TV Piratini
- Porto Alegre, Rio Grande do Sul; Brazil;
- Channels: Analog: 5 (VHF);

Programming
- Affiliations: Rede Tupi

Ownership
- Owner: Diários Associados

History
- Founded: March 3, 1956
- First air date: December 20, 1959
- Last air date: July 18, 1980

Technical information
- Licensing authority: DENTEL

= TV Piratini =

TV Piratini was a terrestrial television station licensed to Porto Alegre, capital of the state of Rio Grande do Sul. It was the first station outside of the Southeast region. It broadcast networked programming from Rede Tupi, of which it was an affiliate, as well as local programs. The station shut down alongside six other Tupi stations on July 18, 1980.

==History==
The first attempts at bringing a television license to the state date back to 1951, when Armando Balvê showed his interest to president Juscelino Kubitschek for the granting of a television license. The license was later granted to Maurício Sirotsky in 1957, said license was what would be TV Gaúcha, which signed on in 1962, the forefather of the current RBS TV. Assis Chateaubriand anticipated Balvê's license and announced a license for TV Farroupilha in 1955, which he quit, when in 1956 the license of TV Piratini was created. A local businessman offered stocks for the station for interested businesses.
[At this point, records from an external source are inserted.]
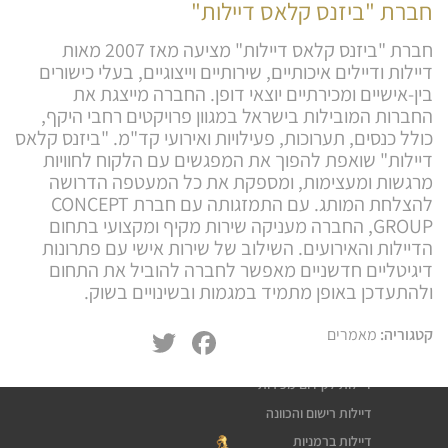
חברת "ביזנס קלאס דיילות"
חברת "ביזנס קלאס דיילות" מציעה מאז 2007 מאות
דיילות ודיילים איכותיים, שירותיים וייצוגיים, בעלי כישורים
בין-אישיים ומכירתיים יוצאי דופן. החברה מייצגת את
החברות המובילות בישראל במגוון פרויקטים רחבי היקף,
כולל כנסים, תערוכות, פעילויות ואירועי קד"מ. "ביזנס קלאס
דיילות" שואפת להפוך את המפגשים עם הלקוח לחוויות
מרגשות ומעצימות, ומספקת את כל המעטפה הדרושה
להצלחת המותג. עם התמזגותה עם חברת CONCEPT
GROUP, החברה מעניקה שירות מקיף ומקצועי בתחום
הדיילות והאירועים. השילוב של שירות אישי עם פתרונות
דיגיטליים חדשניים מאפשר לחברה להוביל את התחום
ולהתעדכן באופן מתמיד במגמות ובשינויים בשוק.
שירותי דיילות
דיילת טעימות
Twitter
Facebook
קטגוריה:
מאמרים
חלוקת עלונים פליירים
דיילות לקידום מכירות
דיילות רישום והכוונה
דיילות ברמניות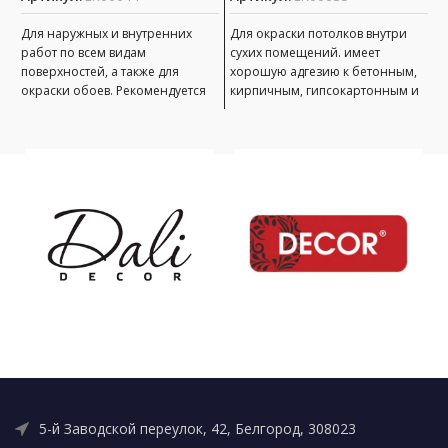
А
Для наружных и внутренних
Для окраски потолков внутри
работ по всем видам
сухих помещений. имеет
П
поверхностей, а также для
хорошую адгезию к бетонным,
(
окраски обоев. Рекомендуется
кирпичным, гипсокартонным и
п
для использования в жилищном
оштукатуренным поверхностям;
в
и
при необходимости краску
п
можно
о
5-й Заводской переулок, 42, Белгород, 308023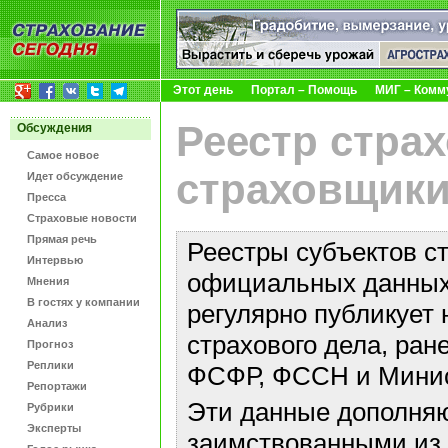
Этот день
Портал – Помощь
МИГ – Комм
Реестр стра
Обсуждения
Самое новое
страховщики
Идет обсуждение
Пресса
Страховые новости
Прямая речь
Реестры субъектов с
Интервью
официальных данных 
Мнения
В гостях у компании
регулярно публикует 
Анализ
страхового дела, ра
Прогноз
Реплики
ФСФР, ФССН и Минис
Репортажи
Эти данные дополняю
Рубрики
Эксперты
заимствованными из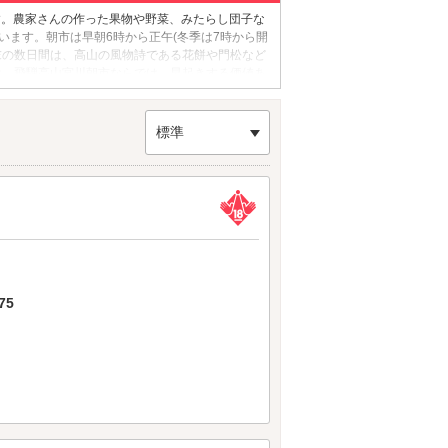
す。農家さんの作った果物や野菜、みたらし団子な
います。朝市は早朝6時から正午(冬季は7時から開
末の数日間は、高山の風物詩である花餅や門松など
は、飛騨高山宮川朝市ならでは。早起きする価値あ
標準
75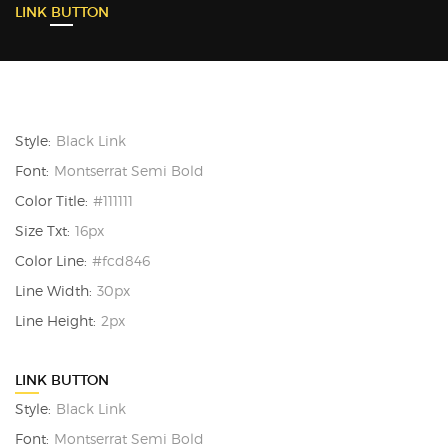
LINK BUTTON
Style:
Black Link
Font:
Montserrat Semi Bold
Color Title:
#111111
Size Txt:
16px
Color Line:
#fcd846
Line Width:
30px
Line Height:
2px
LINK BUTTON
Style:
Black Link
Font:
Montserrat Semi Bold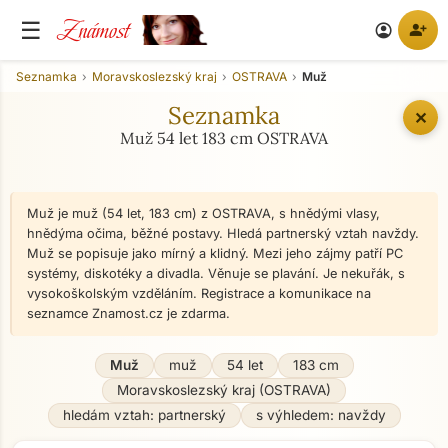
Známost
☰
person_add
account_circle
Seznamka
Moravskoslezský kraj
OSTRAVA
Muž
Seznamka
✕
Muž 54 let 183 cm OSTRAVA
Muž je muž (54 let, 183 cm) z OSTRAVA, s hnědými vlasy,
hnědýma očima, běžné postavy. Hledá partnerský vztah navždy.
Muž se popisuje jako mírný a klidný. Mezi jeho zájmy patří PC
systémy, diskotéky a divadla. Věnuje se plavání. Je nekuřák, s
vysokoškolským vzděláním. Registrace a komunikace na
seznamce Znamost.cz je zdarma.
Muž
muž
54 let
183 cm
Moravskoslezský kraj (OSTRAVA)
hledám vztah: partnerský
s výhledem: navždy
The first experiments conducted by Chateaubriand on April 23, 1955, were held in a closed circuit system, fed to fifty television sets. The station was founded on March 3, 1956, receiving a construction permit later. During planning stages, the station was supposed to broadcast on channel 4 (currently occupied by TV Pampa).

In 1958, during a radio variety show (Quando os galãs se encontram) on Rádio Farroupilha, Assis Cheateaubriand announced that TV Piratini was set to begin operations in December 1959.

In September 1959, sixteen radio staff received their television training in Rio de Janeiro, situation similar to another station that had yet to launch, TV Itapoan

The station shut down on at 11:55am on July 18, 1980. At the time the transmitters were being switched off, the station was airing a cartoon from Hanna-Barbera, when a Volkswagen car arrived with three technicians granted the order of turning off. Since this happened around lunch, most employees were outside the station's building, but escaped the press, unaware about the situation, believing that nothing happened.

The frequency was reactivated a year later as a station of SBT, currently SBT RS.